This is all much more complicated than anyone could imagine.
Internally, the XPath/XQuery parser associates a zero-based character offset to each token, and the offset associated with xs:NMTOKENS
is (correctly) 20. The parser also maintains data retaining the offsets of newlines, so the character offset 20 can be translated to a zero-based (line=0, column=20). The question is then how this should be presented to users.

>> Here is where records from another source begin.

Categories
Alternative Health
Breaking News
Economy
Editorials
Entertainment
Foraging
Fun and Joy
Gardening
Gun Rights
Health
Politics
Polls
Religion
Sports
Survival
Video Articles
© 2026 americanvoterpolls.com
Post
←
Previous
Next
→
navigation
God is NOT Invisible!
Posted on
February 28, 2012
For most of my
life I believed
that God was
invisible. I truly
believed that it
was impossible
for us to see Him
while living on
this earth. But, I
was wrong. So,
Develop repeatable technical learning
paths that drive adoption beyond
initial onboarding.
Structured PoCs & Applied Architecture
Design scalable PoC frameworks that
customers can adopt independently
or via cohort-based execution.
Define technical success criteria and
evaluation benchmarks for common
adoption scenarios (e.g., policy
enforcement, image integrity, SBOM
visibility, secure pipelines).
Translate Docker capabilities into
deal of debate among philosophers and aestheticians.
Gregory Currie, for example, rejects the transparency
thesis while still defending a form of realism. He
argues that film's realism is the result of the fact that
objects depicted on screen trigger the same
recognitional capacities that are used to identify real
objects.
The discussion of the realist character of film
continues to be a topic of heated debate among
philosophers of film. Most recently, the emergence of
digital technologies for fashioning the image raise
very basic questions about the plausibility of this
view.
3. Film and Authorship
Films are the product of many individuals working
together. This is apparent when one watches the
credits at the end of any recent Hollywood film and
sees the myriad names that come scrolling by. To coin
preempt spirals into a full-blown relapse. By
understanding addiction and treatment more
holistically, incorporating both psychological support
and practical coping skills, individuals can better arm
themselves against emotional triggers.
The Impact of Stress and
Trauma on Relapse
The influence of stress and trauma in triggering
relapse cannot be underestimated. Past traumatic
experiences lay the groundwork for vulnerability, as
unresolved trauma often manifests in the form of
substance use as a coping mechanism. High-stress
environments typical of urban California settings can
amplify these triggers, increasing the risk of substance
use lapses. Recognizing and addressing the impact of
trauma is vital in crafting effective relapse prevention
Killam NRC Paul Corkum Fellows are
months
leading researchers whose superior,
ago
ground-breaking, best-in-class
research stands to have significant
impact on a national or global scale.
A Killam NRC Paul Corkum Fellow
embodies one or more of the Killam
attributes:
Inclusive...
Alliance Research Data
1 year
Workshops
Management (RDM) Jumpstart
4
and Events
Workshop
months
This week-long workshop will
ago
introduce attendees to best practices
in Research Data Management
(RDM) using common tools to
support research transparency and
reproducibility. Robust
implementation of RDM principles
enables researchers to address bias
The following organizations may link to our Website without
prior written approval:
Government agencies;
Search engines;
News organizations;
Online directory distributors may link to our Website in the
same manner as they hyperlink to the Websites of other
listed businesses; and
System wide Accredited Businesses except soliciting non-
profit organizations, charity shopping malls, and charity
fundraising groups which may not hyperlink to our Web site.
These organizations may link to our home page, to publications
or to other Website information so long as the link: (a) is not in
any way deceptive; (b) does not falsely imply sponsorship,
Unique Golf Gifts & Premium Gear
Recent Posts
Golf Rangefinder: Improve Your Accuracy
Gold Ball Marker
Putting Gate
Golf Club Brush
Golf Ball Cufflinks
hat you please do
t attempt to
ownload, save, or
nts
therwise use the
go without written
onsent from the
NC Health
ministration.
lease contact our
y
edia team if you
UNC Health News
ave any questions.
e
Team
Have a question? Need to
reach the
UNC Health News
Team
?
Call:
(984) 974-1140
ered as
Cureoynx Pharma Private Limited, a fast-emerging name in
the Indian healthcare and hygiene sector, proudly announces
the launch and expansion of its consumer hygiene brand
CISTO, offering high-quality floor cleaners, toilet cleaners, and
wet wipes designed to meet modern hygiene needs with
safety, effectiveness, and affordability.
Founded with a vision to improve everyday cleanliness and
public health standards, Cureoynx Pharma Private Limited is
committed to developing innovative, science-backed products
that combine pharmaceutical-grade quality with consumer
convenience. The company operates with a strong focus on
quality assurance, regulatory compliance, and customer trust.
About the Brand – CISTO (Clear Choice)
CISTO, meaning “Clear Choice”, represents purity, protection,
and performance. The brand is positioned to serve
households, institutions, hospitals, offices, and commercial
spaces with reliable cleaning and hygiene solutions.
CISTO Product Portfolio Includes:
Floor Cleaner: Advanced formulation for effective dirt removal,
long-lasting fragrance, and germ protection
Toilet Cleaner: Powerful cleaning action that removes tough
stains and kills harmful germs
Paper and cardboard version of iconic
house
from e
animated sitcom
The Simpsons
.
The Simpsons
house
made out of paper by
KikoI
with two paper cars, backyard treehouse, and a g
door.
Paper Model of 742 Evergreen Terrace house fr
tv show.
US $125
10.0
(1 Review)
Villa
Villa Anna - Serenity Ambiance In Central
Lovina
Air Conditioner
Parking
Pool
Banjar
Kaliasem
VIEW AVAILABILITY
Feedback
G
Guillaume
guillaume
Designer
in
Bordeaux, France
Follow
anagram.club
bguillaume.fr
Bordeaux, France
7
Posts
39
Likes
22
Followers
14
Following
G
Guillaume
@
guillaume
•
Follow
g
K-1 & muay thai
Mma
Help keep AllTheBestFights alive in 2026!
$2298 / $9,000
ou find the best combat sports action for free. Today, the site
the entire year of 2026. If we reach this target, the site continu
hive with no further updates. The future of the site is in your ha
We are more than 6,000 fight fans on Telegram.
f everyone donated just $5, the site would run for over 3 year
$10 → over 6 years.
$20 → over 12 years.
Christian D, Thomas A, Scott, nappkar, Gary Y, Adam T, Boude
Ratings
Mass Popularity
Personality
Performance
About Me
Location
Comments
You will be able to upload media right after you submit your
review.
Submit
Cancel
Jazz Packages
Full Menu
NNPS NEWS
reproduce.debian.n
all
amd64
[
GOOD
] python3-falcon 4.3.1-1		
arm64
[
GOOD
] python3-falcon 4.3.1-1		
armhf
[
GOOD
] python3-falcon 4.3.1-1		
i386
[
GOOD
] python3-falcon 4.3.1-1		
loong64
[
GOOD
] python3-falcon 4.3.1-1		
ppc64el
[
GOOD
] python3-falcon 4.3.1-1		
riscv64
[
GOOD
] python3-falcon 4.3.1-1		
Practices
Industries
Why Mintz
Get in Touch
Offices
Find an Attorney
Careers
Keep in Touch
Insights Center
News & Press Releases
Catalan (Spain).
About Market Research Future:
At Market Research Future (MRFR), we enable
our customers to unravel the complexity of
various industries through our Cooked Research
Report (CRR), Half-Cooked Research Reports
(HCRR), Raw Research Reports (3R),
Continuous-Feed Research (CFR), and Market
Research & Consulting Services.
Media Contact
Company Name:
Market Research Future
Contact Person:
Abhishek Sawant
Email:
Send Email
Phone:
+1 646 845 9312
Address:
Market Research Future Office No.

Because XPath is often embedded in a host language such as XSLT, this raw information is paired with information about the location of the XPath expression within a containing document (that's why it makes sense to maintain zero-based offsets internally). In the general case it's complicated by the fact that (a) a SAX parser doesn't give us accurate location information for each attribute (only for the element), and (b) before we get to parse an XPath expression held in an XML attribute, the XML parser performs attribute value normalization. However, an editor such as Oxygen typically DOES have accurate location information for an attribute, and also has access to the unnormalized value, so it is able (with a lot of effort) to combine our zero-based location information with its own knowledge of the attribute position to do accurate redlining of the error.
That explains the complexity, but it doesn't explain why we are outputting zero-based line and column offsets in the simple case where a query is read directly from an input file or a string on the command line. I think it would be appropriate in that case to convert the values for human consumption to a 1-based offset, which is probably what most users would expect.